◆ Task description
List, from the lines below, each one with "cell" in it.
*** Opening of Material provided ***
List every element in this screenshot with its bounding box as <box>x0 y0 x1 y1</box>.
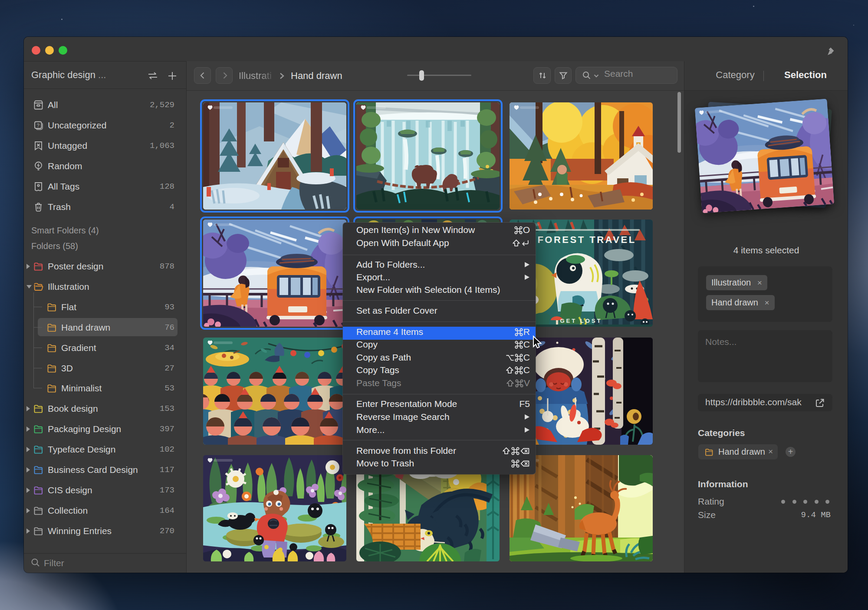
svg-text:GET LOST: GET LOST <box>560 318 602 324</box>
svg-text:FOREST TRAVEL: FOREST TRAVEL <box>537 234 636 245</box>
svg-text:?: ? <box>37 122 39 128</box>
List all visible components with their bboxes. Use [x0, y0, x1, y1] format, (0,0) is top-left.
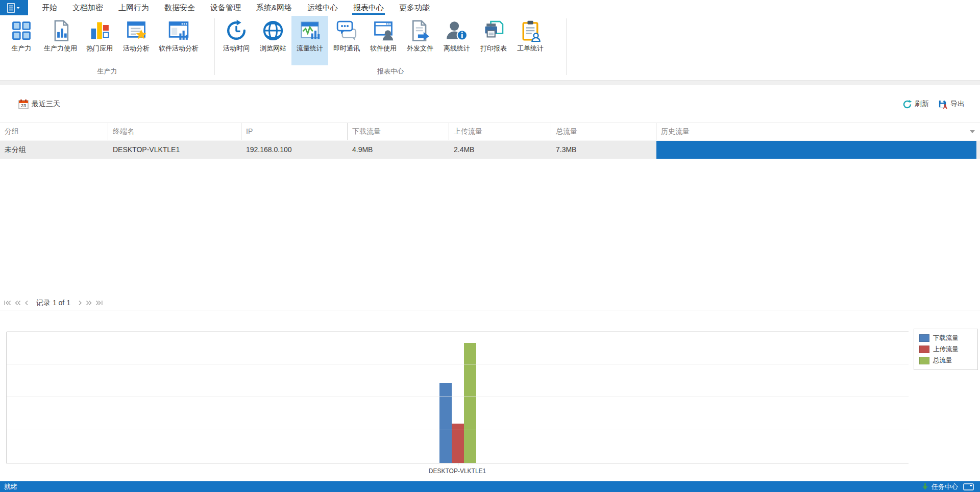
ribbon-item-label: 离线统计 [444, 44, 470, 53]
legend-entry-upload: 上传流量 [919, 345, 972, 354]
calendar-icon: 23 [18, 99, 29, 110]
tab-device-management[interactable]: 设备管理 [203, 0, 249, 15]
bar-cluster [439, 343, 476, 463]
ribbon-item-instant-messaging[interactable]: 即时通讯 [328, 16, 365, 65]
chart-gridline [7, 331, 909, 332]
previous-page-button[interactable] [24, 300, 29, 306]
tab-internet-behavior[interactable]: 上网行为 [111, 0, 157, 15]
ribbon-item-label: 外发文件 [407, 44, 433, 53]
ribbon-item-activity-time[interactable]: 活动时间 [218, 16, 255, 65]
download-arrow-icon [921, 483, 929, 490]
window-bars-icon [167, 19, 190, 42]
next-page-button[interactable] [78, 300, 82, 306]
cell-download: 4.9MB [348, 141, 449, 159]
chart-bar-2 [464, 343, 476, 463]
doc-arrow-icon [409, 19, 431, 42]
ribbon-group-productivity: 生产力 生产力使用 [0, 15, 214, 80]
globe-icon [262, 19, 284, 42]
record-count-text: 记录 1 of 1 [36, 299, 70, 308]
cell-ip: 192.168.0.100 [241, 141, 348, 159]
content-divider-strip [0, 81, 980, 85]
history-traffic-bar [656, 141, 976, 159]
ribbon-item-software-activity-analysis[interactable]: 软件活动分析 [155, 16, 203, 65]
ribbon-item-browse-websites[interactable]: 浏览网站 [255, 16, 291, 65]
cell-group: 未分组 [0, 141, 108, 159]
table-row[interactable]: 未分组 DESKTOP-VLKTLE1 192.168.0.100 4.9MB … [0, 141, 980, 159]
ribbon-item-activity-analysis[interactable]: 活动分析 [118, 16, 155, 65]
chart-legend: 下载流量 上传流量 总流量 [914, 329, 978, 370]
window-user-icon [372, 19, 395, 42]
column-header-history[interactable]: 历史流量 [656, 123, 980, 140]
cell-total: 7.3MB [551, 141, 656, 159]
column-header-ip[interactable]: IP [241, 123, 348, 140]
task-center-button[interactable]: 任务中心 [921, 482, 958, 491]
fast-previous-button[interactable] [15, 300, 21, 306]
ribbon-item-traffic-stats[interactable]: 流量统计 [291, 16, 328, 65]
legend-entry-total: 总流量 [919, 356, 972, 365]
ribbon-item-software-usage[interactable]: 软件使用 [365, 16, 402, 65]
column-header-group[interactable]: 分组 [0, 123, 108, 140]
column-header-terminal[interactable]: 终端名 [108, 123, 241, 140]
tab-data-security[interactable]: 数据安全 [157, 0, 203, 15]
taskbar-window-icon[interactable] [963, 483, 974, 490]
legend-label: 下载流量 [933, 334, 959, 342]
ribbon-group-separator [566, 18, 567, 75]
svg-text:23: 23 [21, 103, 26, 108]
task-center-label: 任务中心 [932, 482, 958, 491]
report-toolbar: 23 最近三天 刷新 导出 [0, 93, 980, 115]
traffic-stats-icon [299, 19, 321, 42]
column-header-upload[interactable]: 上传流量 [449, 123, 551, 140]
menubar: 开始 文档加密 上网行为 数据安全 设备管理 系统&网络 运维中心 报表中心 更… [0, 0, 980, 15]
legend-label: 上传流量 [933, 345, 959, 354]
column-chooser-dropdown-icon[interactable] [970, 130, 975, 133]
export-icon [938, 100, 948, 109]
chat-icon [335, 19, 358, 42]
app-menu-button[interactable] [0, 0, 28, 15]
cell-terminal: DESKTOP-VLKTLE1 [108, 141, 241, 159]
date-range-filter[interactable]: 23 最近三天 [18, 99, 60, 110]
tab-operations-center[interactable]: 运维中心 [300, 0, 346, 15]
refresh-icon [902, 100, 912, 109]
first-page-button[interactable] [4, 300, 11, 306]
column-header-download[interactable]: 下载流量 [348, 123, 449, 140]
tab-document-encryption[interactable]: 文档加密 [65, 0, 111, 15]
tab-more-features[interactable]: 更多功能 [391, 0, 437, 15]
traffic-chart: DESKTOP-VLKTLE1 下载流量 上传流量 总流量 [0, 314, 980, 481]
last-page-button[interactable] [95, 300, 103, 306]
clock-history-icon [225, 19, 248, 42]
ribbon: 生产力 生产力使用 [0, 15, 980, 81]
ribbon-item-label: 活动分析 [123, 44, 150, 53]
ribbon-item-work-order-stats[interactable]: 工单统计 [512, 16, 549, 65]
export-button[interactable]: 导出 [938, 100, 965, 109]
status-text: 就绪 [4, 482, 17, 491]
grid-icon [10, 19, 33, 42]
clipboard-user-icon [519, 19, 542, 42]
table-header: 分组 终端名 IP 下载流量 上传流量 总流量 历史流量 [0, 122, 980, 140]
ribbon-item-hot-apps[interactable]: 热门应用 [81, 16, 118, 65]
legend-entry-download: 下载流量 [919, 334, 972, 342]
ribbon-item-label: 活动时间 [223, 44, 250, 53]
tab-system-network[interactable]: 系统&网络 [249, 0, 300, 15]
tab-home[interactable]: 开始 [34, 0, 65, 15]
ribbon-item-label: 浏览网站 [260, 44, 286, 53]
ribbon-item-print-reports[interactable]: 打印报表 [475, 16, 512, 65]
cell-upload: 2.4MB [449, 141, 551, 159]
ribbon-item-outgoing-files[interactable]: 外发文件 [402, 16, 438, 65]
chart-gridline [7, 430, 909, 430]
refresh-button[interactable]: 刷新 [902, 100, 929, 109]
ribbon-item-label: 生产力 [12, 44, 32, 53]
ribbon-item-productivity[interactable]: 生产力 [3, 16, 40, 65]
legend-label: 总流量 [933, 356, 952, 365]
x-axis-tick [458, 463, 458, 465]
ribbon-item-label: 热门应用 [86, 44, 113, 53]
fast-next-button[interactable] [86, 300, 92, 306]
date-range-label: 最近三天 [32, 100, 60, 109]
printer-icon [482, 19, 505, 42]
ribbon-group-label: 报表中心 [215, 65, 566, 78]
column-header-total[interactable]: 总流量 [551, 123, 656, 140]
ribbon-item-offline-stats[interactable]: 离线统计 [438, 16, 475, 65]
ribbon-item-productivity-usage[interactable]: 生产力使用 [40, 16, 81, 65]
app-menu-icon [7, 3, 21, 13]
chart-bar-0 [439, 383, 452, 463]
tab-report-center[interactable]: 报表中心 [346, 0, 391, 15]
*** Close of Material provided ***
◆ Reply
cell-download: 4.9MB [348, 141, 449, 159]
cell-ip: 192.168.0.100 [241, 141, 348, 159]
cell-group: 未分组 [0, 141, 108, 159]
cell-total: 7.3MB [551, 141, 656, 159]
cell-terminal: DESKTOP-VLKTLE1 [108, 141, 241, 159]
cell-upload: 2.4MB [449, 141, 551, 159]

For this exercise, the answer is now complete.